HELLBOY II: THE GOLDEN ARMY has my vote for this year's "WHAT DREAMS MAY COME" Award for the most spectacular visuals in service to the least worthy story. The two films are somewhat different in that WHAT DREAMS MAY COME was saccharine while HELLBOY II has a graphic novel hero involved in a half-hearted attempt at Tolkein-like fantasy. And it pains me to say this, because HELLBOY II is written and directed by Guillermo del Toro whom I consider the best living horror film director. He makes horror films and films based on graphic novels. To my taste he is much better at the former than at the latter. Every film he makes is visually exquisite, but the graphic novel films just do not have the same quality of storytelling that he gets when he creates his own characters. He has a better touch telling stories about vulnerable characters than with invincible ones. Del Toro is probably missing the boat on the character of Hellboy also. The part-human and part-demon Hellboy should be torn between human and demonic urges. That would be a fairly dramatic premise. Instead he comes off as the brawny, master sergeant type, not very complex or very interesting. He is more earthy than most superheroes, but his character could be more engaging than it is.

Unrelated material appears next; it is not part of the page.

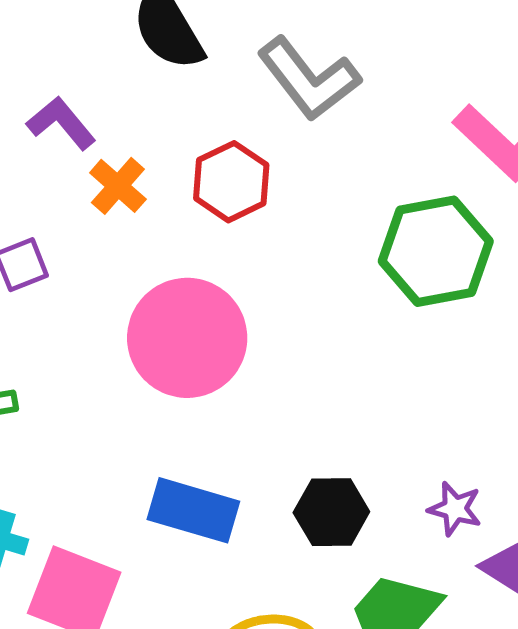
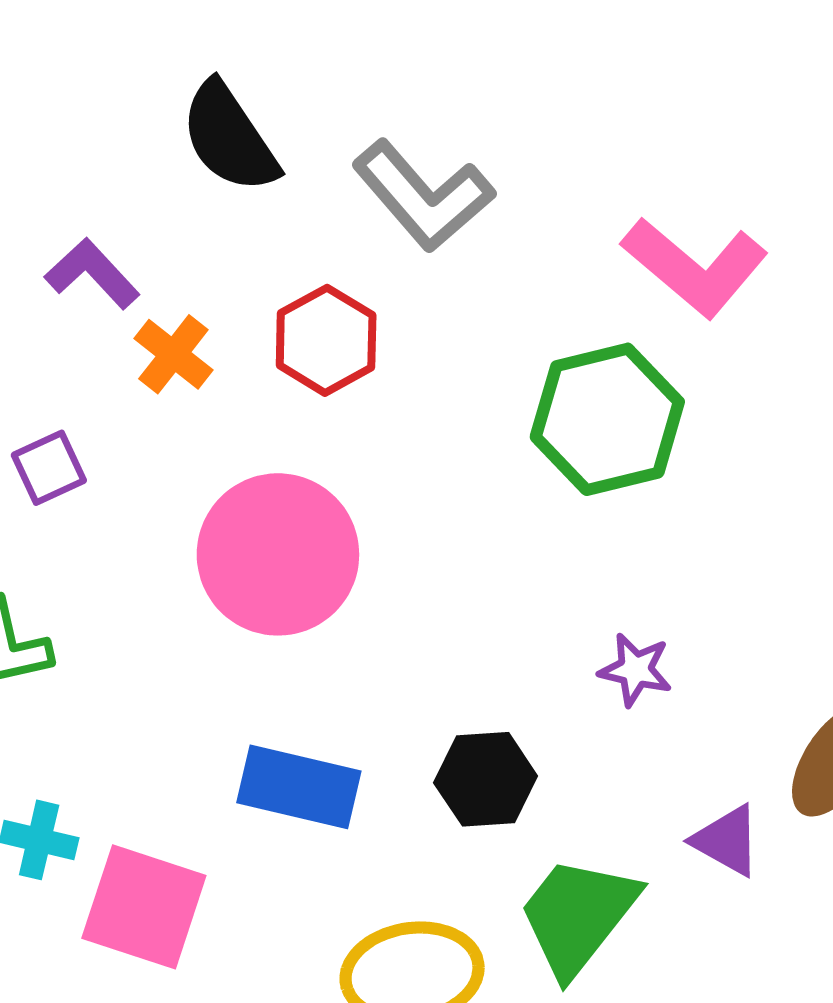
purple star: (455, 509) -> (635, 670), moved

Hellboy (played by Ron Perlman) is involved here in a Tolkein-like high fantasy. The film suggests there is a war between humans and the mythical creatures like fairies and elves. The adventure is a quest for the pieces of an ancient crown which gives the bearer the power to command a clockwork "golden" army. For most of the film it does not matter what they are looking for, the point is that Hellboy gets into fights to find the thing. The crown is actually the key to the war between humans and the creatures of myth. This is a big concept and one film devoted to the subject might not give del Toro sufficient time to develop the myth of the great crown or the mighty army. But it is not much of even this film. Most of the screen time is spent with Hellboy trying to clobber some great monster or with him sitting around drinking beer after beer and while bonding with his effete fish-man sidekick Abe Sapien. Sapien looks like a fugitive from Rene Laloux's FANTASTIC PLANET. The beer sessions give plenty of opportunity for a product placement of a particular Mexican beer. Hellboy's chief enemy is Prince Nuada (Luke Goss), an evil sorcerer who is tied by an invisible bond to his non-evil sister Princess Nuala (Anna Walton). Any injury to one will afflict both. So nobody wants to hurt Nuada for fear of hurting Nuala. The look for Nuada seems borrowed from Michael Moorcock's Elric.

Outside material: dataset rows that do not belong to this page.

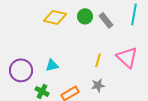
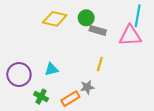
gray rectangle: (106, 20) -> (98, 30), moved, turned -35
pink triangle: (127, 57) -> (130, 36), moved, turned -45
gray star: (98, 85) -> (87, 87), moved

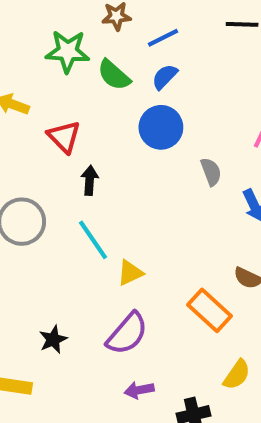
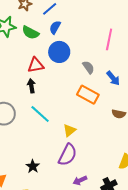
red triangle: (64, 137) -> (36, 65), moved, turned -42
yellow triangle: (130, 273) -> (69, 130), moved
orange rectangle: (209, 310) -> (88, 95), moved

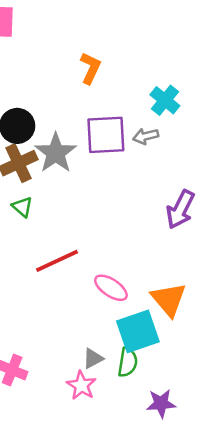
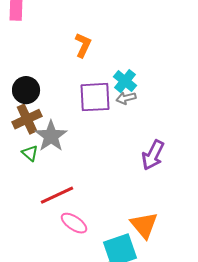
cyan cross: (165, 100) -> (125, 81), moved
gray star: (56, 153) -> (51, 136), moved
pink ellipse: (111, 288) -> (74, 223), moved

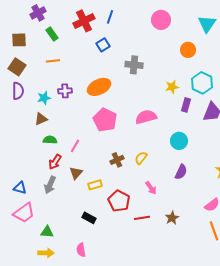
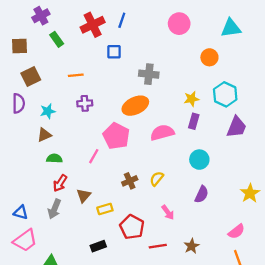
cyan triangle: (207, 24) -> (231, 28), turned 48
blue square: (103, 45) -> (114, 52), turned 32
orange line: (53, 61) -> (76, 75), moved
brown square: (17, 67) -> (31, 76), moved, turned 30
orange ellipse: (99, 87) -> (135, 106), moved
purple cross: (65, 91) -> (85, 103), moved
purple rectangle: (186, 105) -> (194, 121), moved
pink line: (75, 146) -> (94, 156), moved
black rectangle: (89, 218) -> (98, 246), turned -48

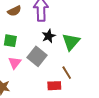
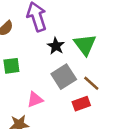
gray square: (37, 56) -> (64, 77), moved, turned 36
pink triangle: (15, 63) -> (35, 100), moved, turned 48

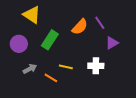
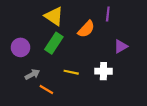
yellow triangle: (32, 15) -> (54, 16), moved
purple line: (100, 23) -> (108, 14), moved, turned 40
orange line: (51, 78) -> (46, 89), moved

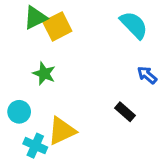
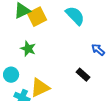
cyan semicircle: (134, 25) -> (75, 16), moved

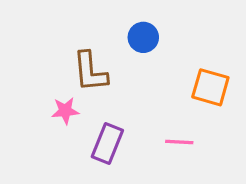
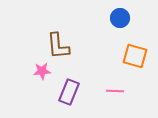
blue circle: (143, 37) -> (120, 18), moved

Part of the pleasure of a del Toro film is in looking for allusions and personal touches. Del Toro seems to have two trademarks that hail back to his first feature film CRONOS. He seems to always have visual imagery of clockwork and some of insects. In this film he goes overboard on the clockwork. There is clockwork under the opening titles. The final fight is on a giant clockwork set. There are no insects but there are small crawly things called "tooth fairies" that stand in for the insects. There is a doff of the hat to Stanley Kubrick and John Landis with an allusion to the mythical and non-existent film SEE YOU NEXT WEDNESDAY.

More touches, good and bad: One might expect that after STAR TREK V a director would think twice about having drunken men bond by singing together, but del Toro tries it here and it still does not add much charm. There are also several shots on TV monitors of the Universal horror films that del Toro likes. There are supposedly scenes set at the famous Giant's Causeway. If so the "causeway" remains off-screen. The film does have a giant, but we are not told if it is supposed to be the legendary Fionn mac Cumhaill (a.k.a. Finn McCool) who supposedly built the causeway. The credit sequence at the end seems to have subliminal messages different from the credits. Perhaps people will want to rent the film to see the credits run by a little more slowly.

The visuals of HELLBOY II: THE GOLDEN ARMY are a triumph of imagination, but the story is more of a failure. I would rate it a +1 on the -4 to +4 scale or 6/10.